## EXERCISE AIM
Answer with one figure only, the number of lines below in which "Default" occurs.

## MATERIAL TO PROCESS
..........
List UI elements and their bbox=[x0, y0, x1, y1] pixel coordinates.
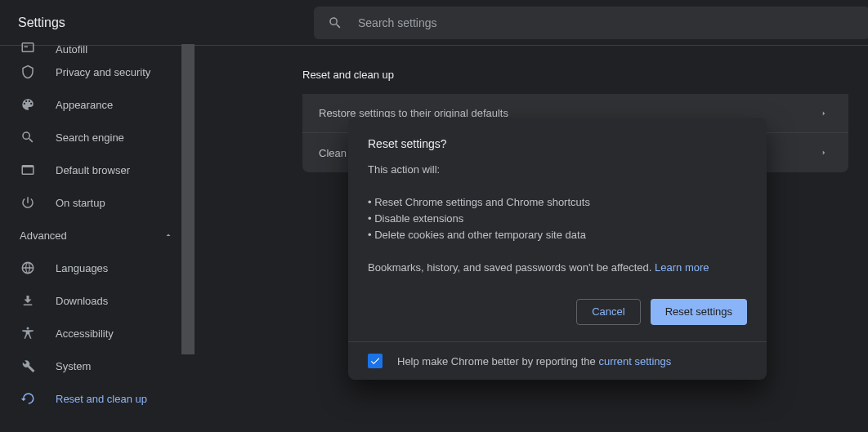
power-icon bbox=[20, 194, 36, 211]
learn-more-link[interactable]: Learn more bbox=[655, 261, 709, 274]
chevron-right-icon bbox=[816, 145, 832, 161]
dialog-bullet: • Delete cookies and other temporary sit… bbox=[368, 227, 747, 243]
sidebar-item-label: Accessibility bbox=[56, 327, 114, 340]
sidebar-section-label: Advanced bbox=[20, 229, 67, 242]
dialog-bullet: • Disable extensions bbox=[368, 211, 747, 227]
chevron-up-icon bbox=[160, 227, 177, 243]
autofill-icon bbox=[20, 39, 36, 56]
dialog-body: Reset settings? This action will: • Rese… bbox=[348, 118, 767, 341]
search-icon bbox=[20, 129, 36, 145]
dialog-footer: Help make Chrome better by reporting the… bbox=[348, 341, 767, 380]
palette-icon bbox=[20, 96, 36, 113]
dialog-bullets: • Reset Chrome settings and Chrome short… bbox=[368, 194, 747, 243]
section-title: Reset and clean up bbox=[302, 69, 848, 81]
cancel-button[interactable]: Cancel bbox=[576, 299, 640, 325]
sidebar-item-label: Reset and clean up bbox=[56, 393, 147, 405]
sidebar-item-label: Downloads bbox=[56, 295, 108, 307]
sidebar-item-languages[interactable]: Languages bbox=[0, 252, 195, 284]
sidebar-item-label: On startup bbox=[56, 197, 105, 209]
dialog-actions: Cancel Reset settings bbox=[368, 299, 747, 325]
dialog-lead: This action will: bbox=[368, 162, 747, 178]
globe-icon bbox=[20, 260, 36, 276]
sidebar-item-accessibility[interactable]: Accessibility bbox=[0, 317, 195, 350]
search-input[interactable] bbox=[356, 16, 857, 30]
sidebar-item-search-engine[interactable]: Search engine bbox=[0, 121, 195, 154]
reset-icon bbox=[20, 390, 36, 407]
sidebar-item-downloads[interactable]: Downloads bbox=[0, 284, 195, 317]
confirm-button[interactable]: Reset settings bbox=[651, 299, 747, 325]
sidebar-item-appearance[interactable]: Appearance bbox=[0, 88, 195, 121]
sidebar-item-reset[interactable]: Reset and clean up bbox=[0, 382, 195, 415]
sidebar-item-label: Privacy and security bbox=[56, 66, 150, 78]
search-box[interactable] bbox=[314, 7, 868, 39]
download-icon bbox=[20, 292, 36, 309]
sidebar: Autofill Privacy and security Appearance… bbox=[0, 36, 195, 432]
sidebar-item-label: Languages bbox=[56, 262, 108, 274]
sidebar-item-autofill[interactable]: Autofill bbox=[0, 36, 195, 56]
chevron-right-icon bbox=[816, 105, 832, 122]
sidebar-scrollbar[interactable] bbox=[181, 36, 195, 432]
wrench-icon bbox=[20, 358, 36, 374]
sidebar-item-label: System bbox=[56, 360, 91, 372]
current-settings-link[interactable]: current settings bbox=[598, 355, 671, 367]
page-title: Settings bbox=[0, 16, 208, 30]
sidebar-item-privacy[interactable]: Privacy and security bbox=[0, 56, 195, 88]
dialog-title: Reset settings? bbox=[368, 136, 747, 152]
search-icon bbox=[327, 15, 343, 31]
sidebar-item-label: Search engine bbox=[56, 131, 124, 144]
dialog-note: Bookmarks, history, and saved passwords … bbox=[368, 260, 747, 276]
browser-icon bbox=[20, 162, 36, 178]
shield-icon bbox=[20, 64, 36, 80]
accessibility-icon bbox=[20, 325, 36, 341]
sidebar-item-default-browser[interactable]: Default browser bbox=[0, 154, 195, 186]
dialog-footer-text: Help make Chrome better by reporting the… bbox=[397, 355, 671, 367]
sidebar-item-system[interactable]: System bbox=[0, 350, 195, 382]
reset-settings-dialog: Reset settings? This action will: • Rese… bbox=[348, 118, 767, 380]
report-checkbox[interactable] bbox=[368, 354, 383, 368]
sidebar-section-advanced[interactable]: Advanced bbox=[0, 219, 195, 252]
dialog-bullet: • Reset Chrome settings and Chrome short… bbox=[368, 194, 747, 211]
sidebar-item-label: Appearance bbox=[56, 99, 113, 111]
sidebar-item-label: Default browser bbox=[56, 164, 130, 176]
search-container bbox=[314, 7, 868, 39]
sidebar-item-label: Autofill bbox=[56, 43, 87, 56]
sidebar-item-startup[interactable]: On startup bbox=[0, 186, 195, 219]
..........
## TASK ANSWER
2